_TASK BRIEF_
Each line from the first line of the entries through the line holding "Canada, will miss Ghana v Panama" is to be restated word for word; nothing else, and no picture, belongs in the answer.

Excerpts from a dataset

=== Begin Enclosure ===

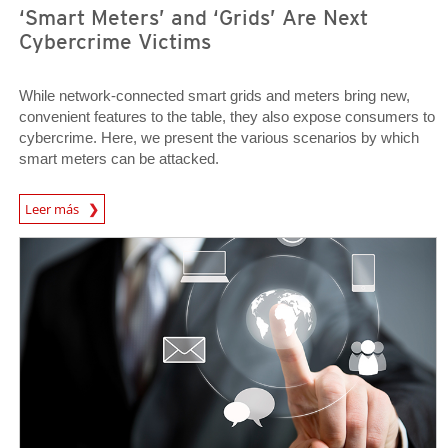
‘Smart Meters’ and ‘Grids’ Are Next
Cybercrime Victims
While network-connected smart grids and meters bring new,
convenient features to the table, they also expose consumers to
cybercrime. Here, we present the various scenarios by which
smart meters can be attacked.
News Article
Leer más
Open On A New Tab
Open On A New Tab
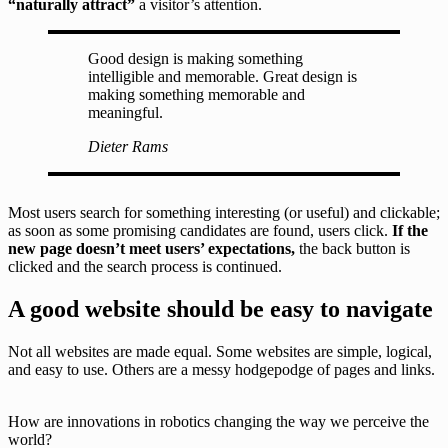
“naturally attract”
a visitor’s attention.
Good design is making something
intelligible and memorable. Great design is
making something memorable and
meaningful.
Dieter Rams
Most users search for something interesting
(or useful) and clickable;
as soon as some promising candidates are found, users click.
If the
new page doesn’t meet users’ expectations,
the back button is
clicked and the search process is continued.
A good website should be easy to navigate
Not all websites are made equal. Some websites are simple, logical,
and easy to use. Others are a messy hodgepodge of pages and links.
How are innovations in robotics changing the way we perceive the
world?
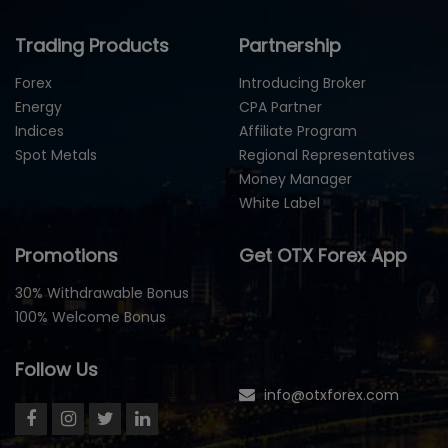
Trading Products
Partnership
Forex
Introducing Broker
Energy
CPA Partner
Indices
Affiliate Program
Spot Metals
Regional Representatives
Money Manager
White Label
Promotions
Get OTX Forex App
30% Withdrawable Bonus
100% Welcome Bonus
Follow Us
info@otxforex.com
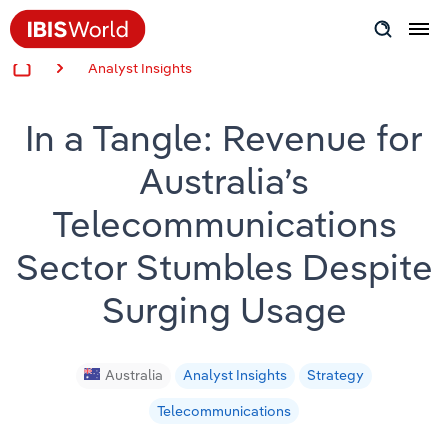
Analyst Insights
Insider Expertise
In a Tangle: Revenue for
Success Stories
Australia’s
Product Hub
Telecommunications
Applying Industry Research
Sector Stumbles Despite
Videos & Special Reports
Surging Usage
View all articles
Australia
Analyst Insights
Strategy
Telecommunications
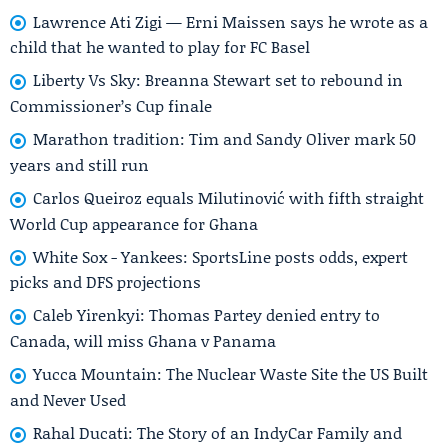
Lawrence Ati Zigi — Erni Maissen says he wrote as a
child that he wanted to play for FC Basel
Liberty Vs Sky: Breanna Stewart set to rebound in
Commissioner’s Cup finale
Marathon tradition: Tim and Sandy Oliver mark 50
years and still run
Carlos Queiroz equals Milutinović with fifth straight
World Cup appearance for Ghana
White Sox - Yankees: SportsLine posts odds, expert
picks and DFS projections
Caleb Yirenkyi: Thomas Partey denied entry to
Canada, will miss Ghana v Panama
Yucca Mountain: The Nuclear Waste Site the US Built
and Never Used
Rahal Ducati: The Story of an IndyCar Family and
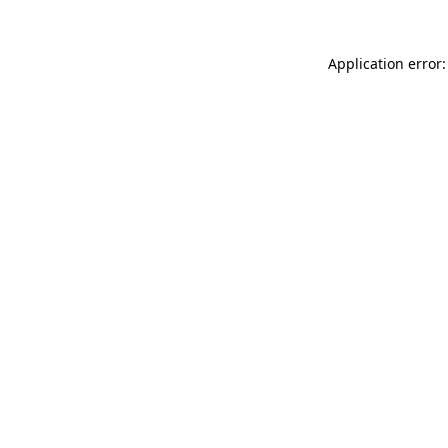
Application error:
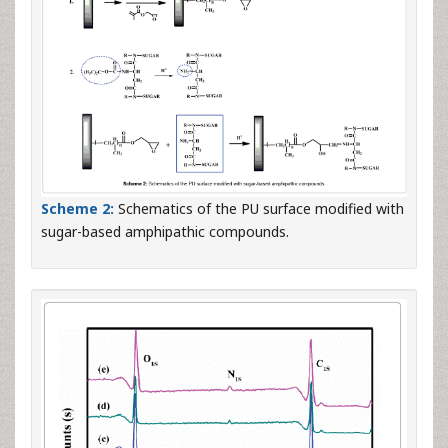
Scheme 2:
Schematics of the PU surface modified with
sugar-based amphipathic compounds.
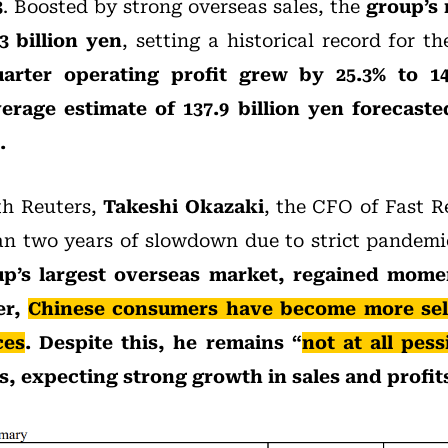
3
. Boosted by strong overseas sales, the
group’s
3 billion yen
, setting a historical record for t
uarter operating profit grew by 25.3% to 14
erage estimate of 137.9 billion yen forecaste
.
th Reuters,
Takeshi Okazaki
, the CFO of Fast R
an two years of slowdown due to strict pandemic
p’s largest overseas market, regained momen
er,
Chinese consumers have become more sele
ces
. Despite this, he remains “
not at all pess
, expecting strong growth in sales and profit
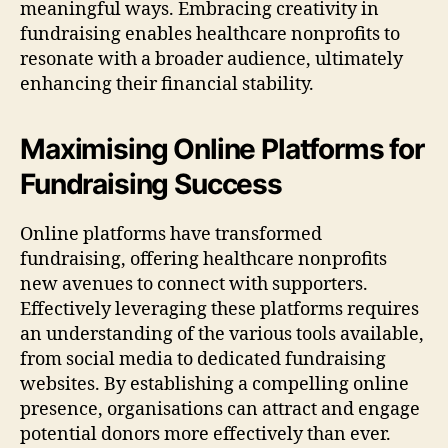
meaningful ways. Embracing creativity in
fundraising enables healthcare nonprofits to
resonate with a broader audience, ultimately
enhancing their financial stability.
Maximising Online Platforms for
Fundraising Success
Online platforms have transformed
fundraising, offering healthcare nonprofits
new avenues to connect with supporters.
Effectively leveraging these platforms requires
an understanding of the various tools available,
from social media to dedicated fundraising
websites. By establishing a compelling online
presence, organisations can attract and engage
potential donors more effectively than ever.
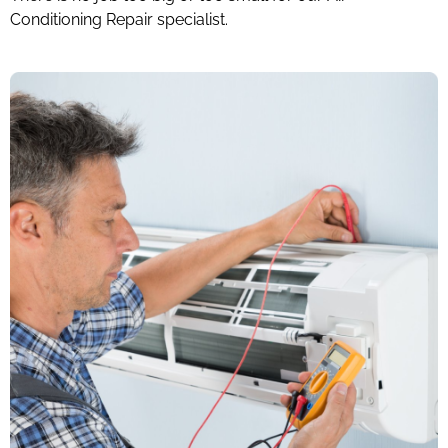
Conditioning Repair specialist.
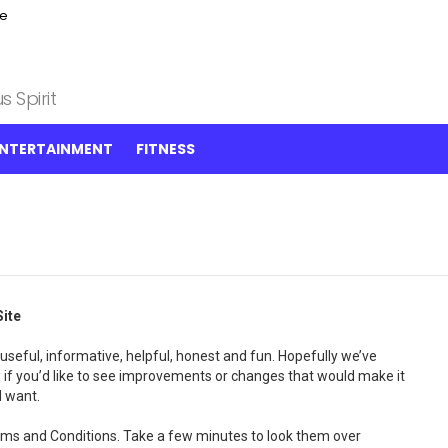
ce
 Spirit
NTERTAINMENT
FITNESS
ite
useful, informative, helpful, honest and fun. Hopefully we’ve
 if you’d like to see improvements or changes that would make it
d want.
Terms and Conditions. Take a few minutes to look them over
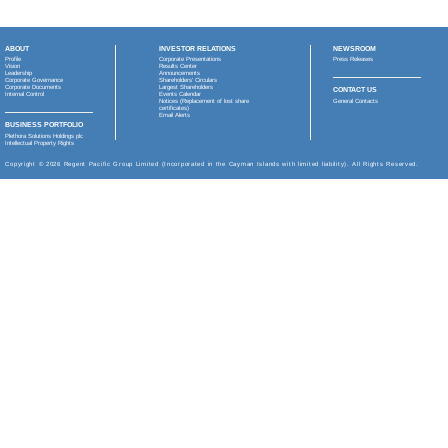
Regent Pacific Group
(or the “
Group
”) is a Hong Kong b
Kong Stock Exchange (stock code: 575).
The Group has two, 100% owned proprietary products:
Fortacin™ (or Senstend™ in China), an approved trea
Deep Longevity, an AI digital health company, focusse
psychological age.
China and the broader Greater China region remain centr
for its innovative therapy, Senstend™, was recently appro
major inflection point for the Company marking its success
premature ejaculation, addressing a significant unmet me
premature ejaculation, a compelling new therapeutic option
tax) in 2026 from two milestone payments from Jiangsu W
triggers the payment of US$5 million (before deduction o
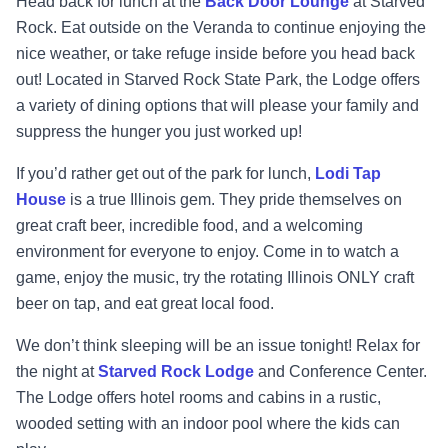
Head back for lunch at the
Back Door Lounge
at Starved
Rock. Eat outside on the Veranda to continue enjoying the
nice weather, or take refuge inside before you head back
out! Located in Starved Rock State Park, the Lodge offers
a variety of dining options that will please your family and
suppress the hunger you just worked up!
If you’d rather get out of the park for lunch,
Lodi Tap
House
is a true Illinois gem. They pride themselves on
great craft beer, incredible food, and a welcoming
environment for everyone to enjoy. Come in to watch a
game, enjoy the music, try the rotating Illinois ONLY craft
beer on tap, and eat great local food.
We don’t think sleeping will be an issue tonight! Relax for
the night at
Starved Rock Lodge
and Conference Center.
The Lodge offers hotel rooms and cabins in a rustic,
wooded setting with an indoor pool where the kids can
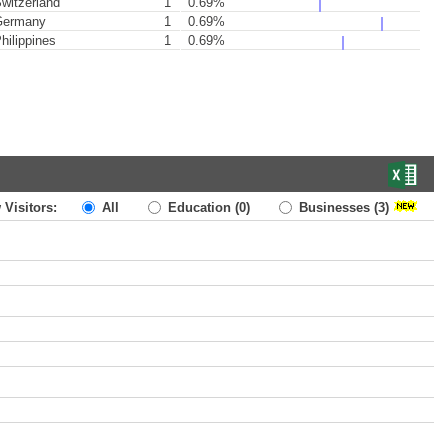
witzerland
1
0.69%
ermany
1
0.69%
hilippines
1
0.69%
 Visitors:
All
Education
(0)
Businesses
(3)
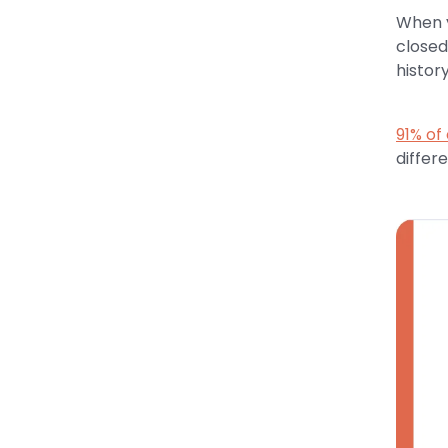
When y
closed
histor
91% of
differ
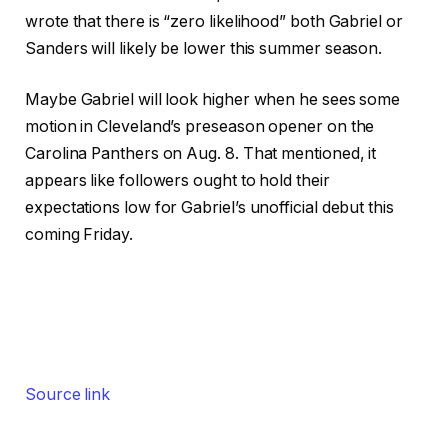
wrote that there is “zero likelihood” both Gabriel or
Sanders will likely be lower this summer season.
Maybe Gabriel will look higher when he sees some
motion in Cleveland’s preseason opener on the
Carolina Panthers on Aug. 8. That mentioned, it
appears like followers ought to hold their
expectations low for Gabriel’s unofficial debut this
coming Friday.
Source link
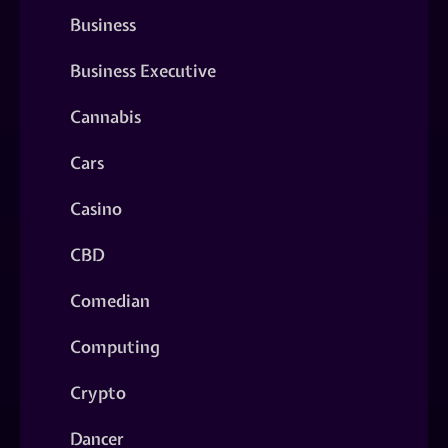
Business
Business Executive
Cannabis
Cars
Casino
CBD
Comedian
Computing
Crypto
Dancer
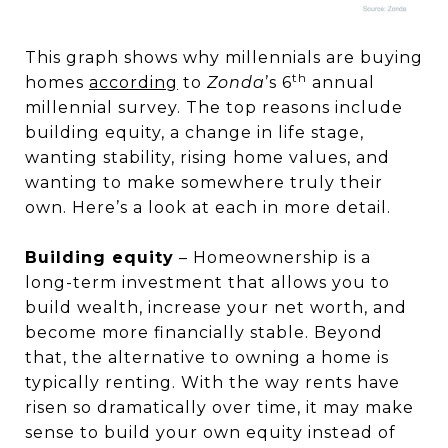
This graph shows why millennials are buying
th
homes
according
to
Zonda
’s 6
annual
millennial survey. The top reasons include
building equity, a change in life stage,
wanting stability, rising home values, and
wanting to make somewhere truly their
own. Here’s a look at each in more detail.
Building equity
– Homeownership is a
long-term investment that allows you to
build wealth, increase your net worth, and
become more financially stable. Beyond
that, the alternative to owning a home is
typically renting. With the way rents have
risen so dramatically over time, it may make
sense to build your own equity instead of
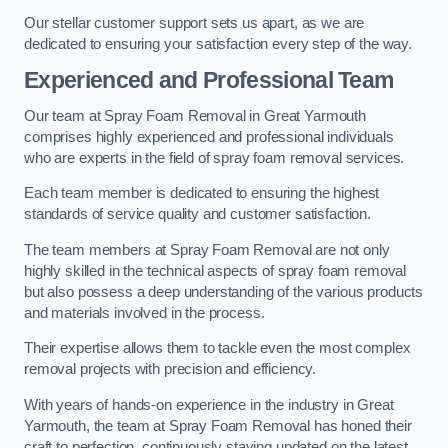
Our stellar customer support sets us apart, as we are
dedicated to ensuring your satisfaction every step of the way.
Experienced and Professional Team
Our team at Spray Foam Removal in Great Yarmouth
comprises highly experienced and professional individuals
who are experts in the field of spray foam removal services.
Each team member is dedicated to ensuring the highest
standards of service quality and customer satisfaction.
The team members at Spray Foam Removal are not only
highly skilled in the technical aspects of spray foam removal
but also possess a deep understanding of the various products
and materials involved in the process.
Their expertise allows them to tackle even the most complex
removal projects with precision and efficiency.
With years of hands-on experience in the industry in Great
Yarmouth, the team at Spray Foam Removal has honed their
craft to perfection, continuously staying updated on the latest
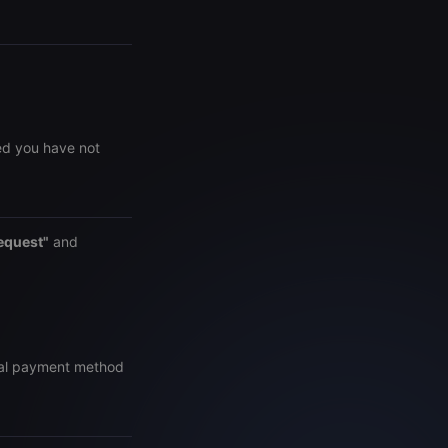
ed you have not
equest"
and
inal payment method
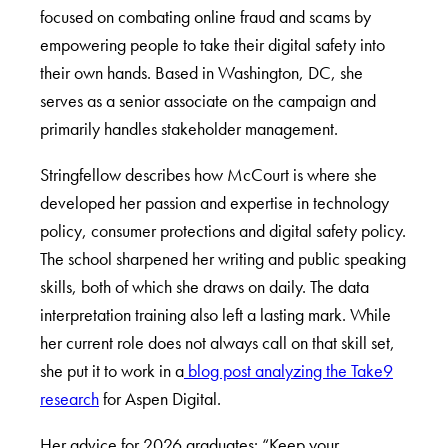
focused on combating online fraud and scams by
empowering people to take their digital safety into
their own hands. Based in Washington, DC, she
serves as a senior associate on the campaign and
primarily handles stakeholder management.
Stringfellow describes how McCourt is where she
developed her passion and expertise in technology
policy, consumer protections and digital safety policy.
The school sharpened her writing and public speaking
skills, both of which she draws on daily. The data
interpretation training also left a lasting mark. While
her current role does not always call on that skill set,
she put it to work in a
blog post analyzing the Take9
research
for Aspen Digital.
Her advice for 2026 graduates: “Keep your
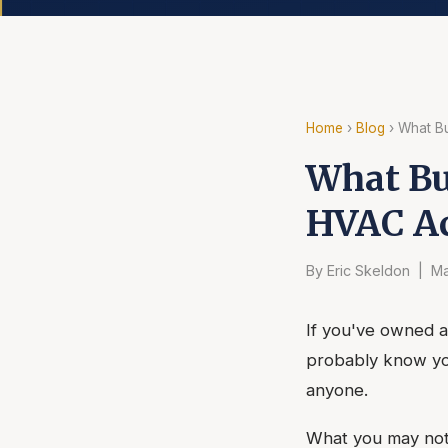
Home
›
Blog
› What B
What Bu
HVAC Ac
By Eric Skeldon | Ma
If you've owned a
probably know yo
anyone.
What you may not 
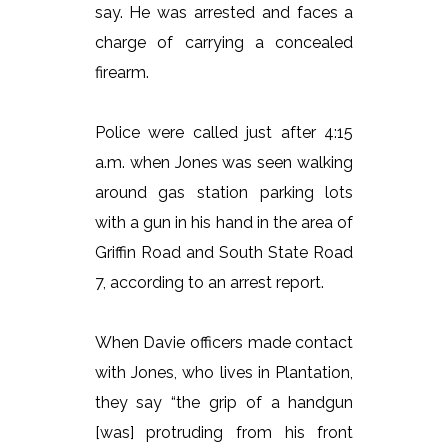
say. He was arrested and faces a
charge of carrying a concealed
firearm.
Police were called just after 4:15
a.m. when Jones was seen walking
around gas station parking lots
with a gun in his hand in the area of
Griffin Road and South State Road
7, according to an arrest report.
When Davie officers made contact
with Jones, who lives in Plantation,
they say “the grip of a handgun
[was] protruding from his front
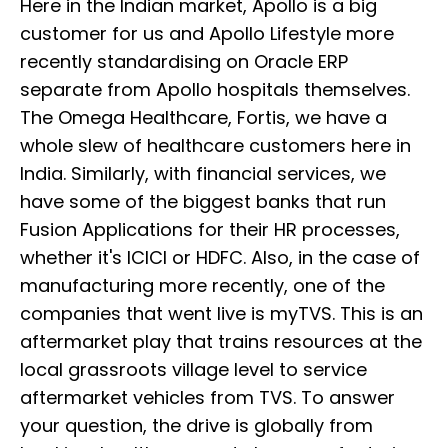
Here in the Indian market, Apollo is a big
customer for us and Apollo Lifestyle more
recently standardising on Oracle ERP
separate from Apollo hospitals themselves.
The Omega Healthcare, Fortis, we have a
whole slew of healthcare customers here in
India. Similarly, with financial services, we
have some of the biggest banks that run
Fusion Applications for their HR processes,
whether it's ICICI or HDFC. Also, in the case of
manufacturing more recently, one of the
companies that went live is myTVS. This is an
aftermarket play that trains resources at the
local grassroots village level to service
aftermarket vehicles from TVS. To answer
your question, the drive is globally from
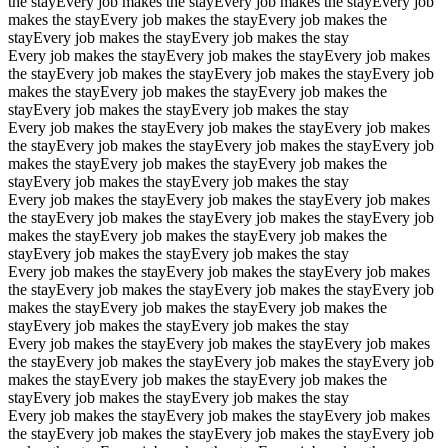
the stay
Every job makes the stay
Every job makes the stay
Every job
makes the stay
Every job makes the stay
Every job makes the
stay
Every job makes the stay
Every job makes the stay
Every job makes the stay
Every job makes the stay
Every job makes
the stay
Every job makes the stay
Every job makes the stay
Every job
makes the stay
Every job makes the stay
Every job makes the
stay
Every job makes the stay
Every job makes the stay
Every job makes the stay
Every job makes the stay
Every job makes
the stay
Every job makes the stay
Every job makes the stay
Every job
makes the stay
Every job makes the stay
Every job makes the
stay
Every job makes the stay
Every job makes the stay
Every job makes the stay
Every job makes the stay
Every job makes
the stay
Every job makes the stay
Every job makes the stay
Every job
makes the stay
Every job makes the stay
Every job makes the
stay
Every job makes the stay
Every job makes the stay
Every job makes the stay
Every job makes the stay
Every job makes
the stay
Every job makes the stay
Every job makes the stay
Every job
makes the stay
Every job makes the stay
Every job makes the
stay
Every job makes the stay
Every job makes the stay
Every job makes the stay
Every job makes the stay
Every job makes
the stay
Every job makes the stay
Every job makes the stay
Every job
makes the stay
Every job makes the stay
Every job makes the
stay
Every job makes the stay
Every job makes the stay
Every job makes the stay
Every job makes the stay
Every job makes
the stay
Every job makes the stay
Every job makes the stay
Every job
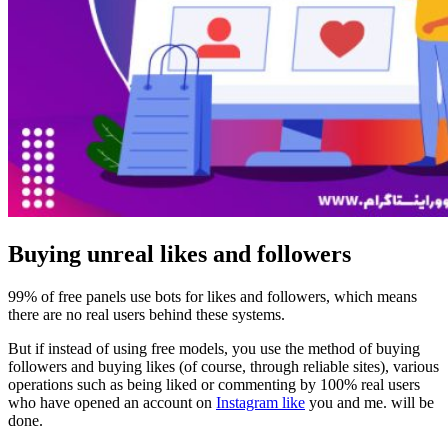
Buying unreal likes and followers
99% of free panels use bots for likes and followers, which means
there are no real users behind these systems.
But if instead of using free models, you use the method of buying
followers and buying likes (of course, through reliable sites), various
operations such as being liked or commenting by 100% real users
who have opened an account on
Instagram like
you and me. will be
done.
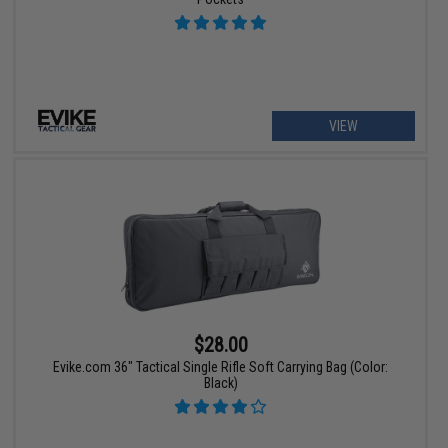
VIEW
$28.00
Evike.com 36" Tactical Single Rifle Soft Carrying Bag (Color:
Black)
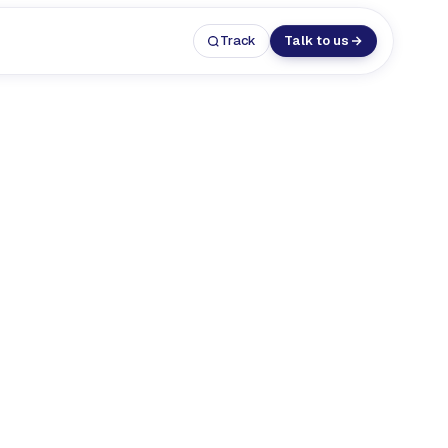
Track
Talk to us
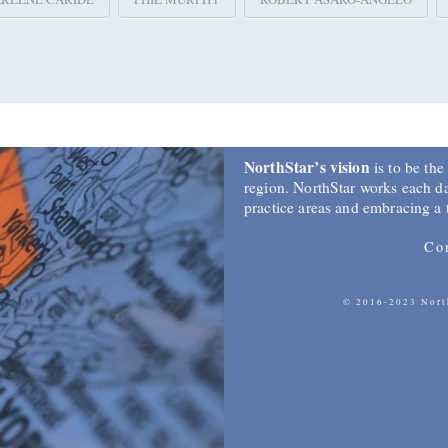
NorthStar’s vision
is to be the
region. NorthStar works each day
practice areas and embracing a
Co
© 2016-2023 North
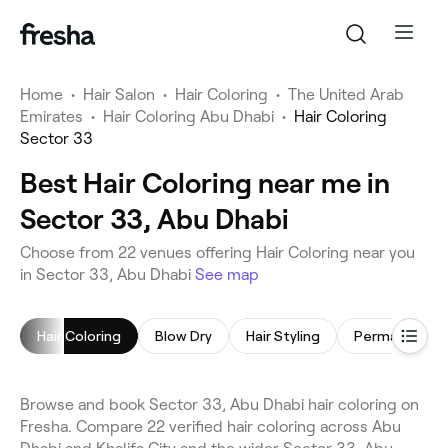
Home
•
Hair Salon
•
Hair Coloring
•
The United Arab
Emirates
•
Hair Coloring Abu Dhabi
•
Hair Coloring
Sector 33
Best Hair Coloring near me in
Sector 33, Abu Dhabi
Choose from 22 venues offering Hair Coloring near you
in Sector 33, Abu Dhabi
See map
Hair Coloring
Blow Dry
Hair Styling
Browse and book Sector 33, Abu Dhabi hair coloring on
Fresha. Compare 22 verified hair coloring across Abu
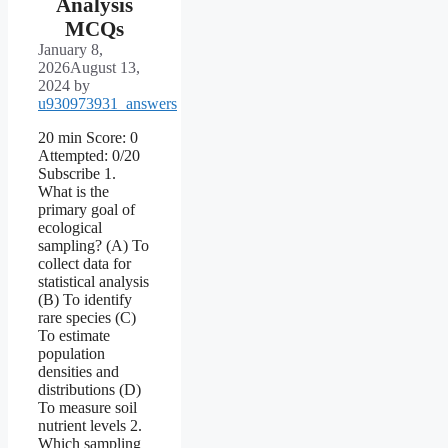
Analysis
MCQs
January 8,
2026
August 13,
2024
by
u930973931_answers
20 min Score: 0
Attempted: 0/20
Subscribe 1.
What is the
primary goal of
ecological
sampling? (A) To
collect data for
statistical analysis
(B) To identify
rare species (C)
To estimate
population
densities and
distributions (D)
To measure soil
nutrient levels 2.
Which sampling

=== End Enclosure ===

_FINISHED TASK_
‘Smart Meters’ and ‘Grids’ Are Next
Cybercrime Victims
While network-connected smart grids and meters bring new,
convenient features to the table, they also expose consumers to
cybercrime. Here, we present the various scenarios by which
smart meters can be attacked.
News Article
Leer más
Open On A New Tab
Open On A New Tab
“naturally attract”
a visitor’s attention.
Good design is making something
intelligible and memorable. Great design is
making something memorable and
meaningful.
Dieter Rams
Most users search for something interesting
(or useful) and clickable;
as soon as some promising candidates are found, users click.
If the
new page doesn’t meet users’ expectations,
the back button is
clicked and the search process is continued.
A good website should be easy to navigate
Not all websites are made equal. Some websites are simple, logical,
and easy to use. Others are a messy hodgepodge of pages and links.
How are innovations in robotics changing the way we perceive the
world?
Trading Products
Partnership
Forex
Introducing Broker
Energy
CPA Partner
Indices
Affiliate Program
Spot Metals
Regional Representatives
Money Manager
White Label
Promotions
Get OTX Forex App
30% Withdrawable Bonus
100% Welcome Bonus
Follow Us
info@otxforex.com
Analyst Insights
Insider Expertise
In a Tangle: Revenue for
Success Stories
Australia’s
Product Hub
Telecommunications
Applying Industry Research
Sector Stumbles Despite
Videos & Special Reports
Surging Usage
View all articles
Australia
Analyst Insights
Strategy
Telecommunications
Lawrence Ati Zigi — Erni Maissen says he wrote as a
child that he wanted to play for FC Basel
Liberty Vs Sky: Breanna Stewart set to rebound in
Commissioner’s Cup finale
Marathon tradition: Tim and Sandy Oliver mark 50
years and still run
Carlos Queiroz equals Milutinović with fifth straight
World Cup appearance for Ghana
White Sox - Yankees: SportsLine posts odds, expert
picks and DFS projections
Caleb Yirenkyi: Thomas Partey denied entry to
Canada, will miss Ghana v Panama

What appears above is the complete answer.